February 9, 2022
Fingerprinting the Internet of Things
The Internet of Things (IoT) refers to the growing number and type of devices that are connected to the internet. IoT devices range from Amazon Alexa and Google Home to bluetooth coffee makers and toothbrushes. Unlike cell phones and computers, these IoT devices may not have robust security. Hackers can infiltrate a network through a weaker device to access private information on devices with better security.
Creating security for IoT devices is challenging because they must be physically small (to fit in the device) and require relatively low power (to avoid draining the device). Usually, these devices are also not capable of performing complex computations. Carnegie Mellon University researchers at the Energy-Efficient Circuits and Systems (EECS) Lab from the Department of Electrical and Computer Engineering are inventing new ways to meet these challenges. In two recently published papers, Assistant Professor Vanessa Chen and her Ph.D. students Yuyi Shen and Jiachen Xu explored using variations from the manufacturing process for more robust security.

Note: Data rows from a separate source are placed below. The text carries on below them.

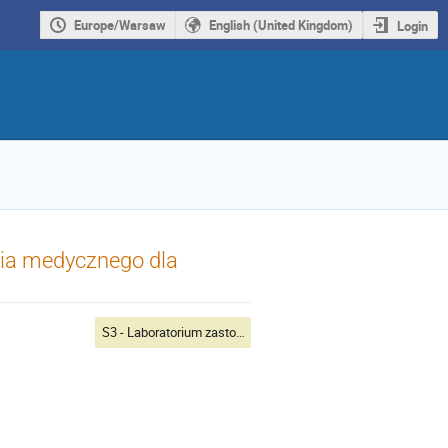
Europe/Warsaw
English (United Kingdom)
Login
nia medycznego dla
S3 - Laboratorium zastosowania superkomputerów w medycynie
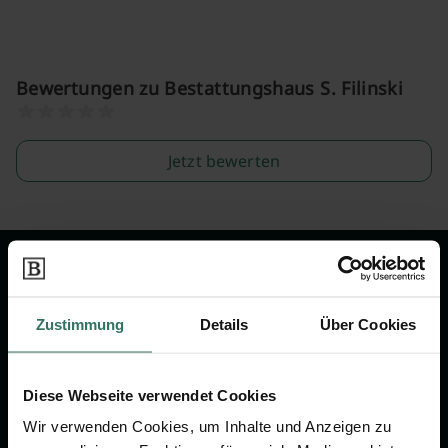
Bewertungen zu Bestattungshaus S. Filinski
Jetzt bewerten
Wir sind Ihr Ansprechpartner rund
um das Thema Bestattung &
Zustimmung
Details
Über Cookies
Vorsorge.
Diese Webseite verwendet Cookies
Jetzt beraten lassen
Wir verwenden Cookies, um Inhalte und Anzeigen zu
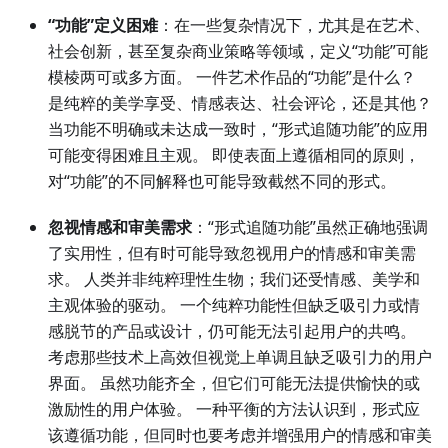
“功能”定义困难
：在一些复杂情况下，尤其是在艺术、
社会创新，甚至复杂商业策略等领域，定义“功能”可能
模棱两可或多方面。 一件艺术作品的“功能”是什么？
是纯粹的美学享受、情感表达、社会评论，还是其他？
当功能不明确或未达成一致时，“形式追随功能”的应用
可能变得困难且主观。 即使表面上遵循相同的原则，
对“功能”的不同解释也可能导致截然不同的形式。
忽视情感和审美需求
：“形式追随功能”虽然正确地强调
了实用性，但有时可能导致忽视用户的情感和审美需
求。 人类并非纯粹理性生物；我们还受情感、美学和
主观体验的驱动。 一个纯粹功能性但缺乏吸引力或情
感脱节的产品或设计，仍可能无法引起用户的共鸣。
考虑那些技术上高效但视觉上单调且缺乏吸引力的用户
界面。 虽然功能齐全，但它们可能无法提供愉快的或
激励性的用户体验。 一种平衡的方法认识到，形式应
该遵循功能，但同时也要考虑并增强用户的情感和审美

Within a network, the devices—also called nodes—already trust one another; that is, they openly communicate by sending and receiving signals. If a foreign device tried to interact with a node, the network would ignore it. One way that hackers gain access to networks is by impersonating a trusted node. Thus creating security measures must involve a robust process for verifying the identity of any device attempting to communicate.

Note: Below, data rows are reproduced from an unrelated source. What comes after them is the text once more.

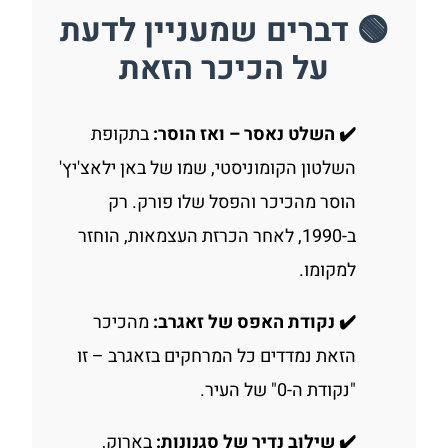
🟢 דברים שמעניין לדעת
על הכיכר הזאת
✔️ השלט נאסר – ואז הוסר:
בתקופת
השלטון הקומוניסטי, שמו של באן ילאצ'יץ'
הוסר מהכיכר והפסל שלו פורק. רק
ב-1990, לאחר הכרזת העצמאות, הוחזר
למקומו.
✔️ נקודת האפס של זאגרב:
מהכיכר
הזאת נמדדים כל המרחקים בזאגרב – זו
"נקודת ה-0" של העיר.
✔️ שילוב נדיר של סגנונות:
בארוק,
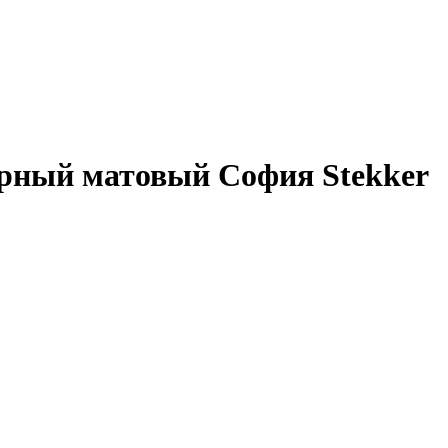
черный матовый София Stekker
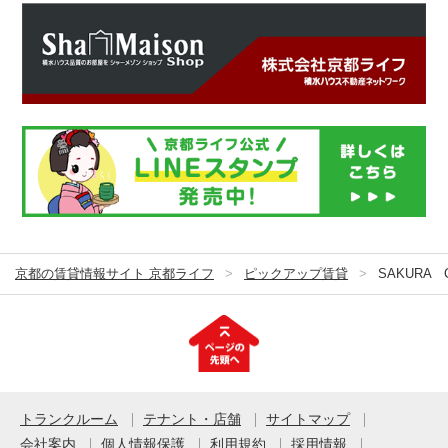
京都の賃貸情報サイト 京都ライフ
ピックアップ賃貸
SAKURA 
トランクルーム
テナント・店舗
サイトマップ
会社案内
個人情報保護
利用規約
採用情報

"The typical approach for implementing a wireless security system is through some kind of cryptographic mechanism, which requires computational power that some IoT devices have trouble supporting," Shen said. "The focus of our research is on one specific form of low power security mechanism called radio frequency fingerprinting."
Radio frequency fingerprinting (RFF) refers to a method of identifying devices by exploiting hardware variations that arise despite the precision used during the manufacturing process. These variations result in unique features in the radio waves the device transmits. After signal processing, these features can be used to identify a specific device.
One way to make RFF harder for hackers to identify, and thus mimic, is to change the fingerprint's features. This is a non-trivial task, especially given the fact that the RFFs result from unintentional manufacturing deviations. One of the researchers' papers looked at using power amplifiers to change a device's signal features.
"Usually, each device will have fixed hardware characteristics that might change with the environment or slowly over time," Xu said. "But this power amplifier is capable of reconfiguring itself to generate various radio frequency fingerprints in one device, preventing people attacking the device from mimicking the hardware characteristics."
This work used a convolutional neural network (CNN) to process and classify signal transmissions. The researchers found that the CNN was able to accurately classify incoming signals as safe or unsafe by evaluating the RFF within the processed signal.
The other paper was a proof-of-concept investigation into using Bayesian neural networks (BNN) to identify and classify the RFFs. A BNN relies on Bayesian statistics, which accounts for uncertainties in its predictions. Unlike traditional neural networks, for any given input, the BNN will not produce the same output every time. Like the CNN, they found that the BNN was able to complete these tasks quickly and accurately. They also found that a lightweight neural network could be used, meaning the BNN did not require too much computational power.
Both papers show promising results for using RFF as security measures for IoT devices. Next, the researchers are planning to create hardware that would enable the use of radio frequency fingerprinting in small, low power devices that would be used in outer space. Keeping IoT devices safe is necessary for keeping networks—and therefore sensitive information—out of reach of hackers.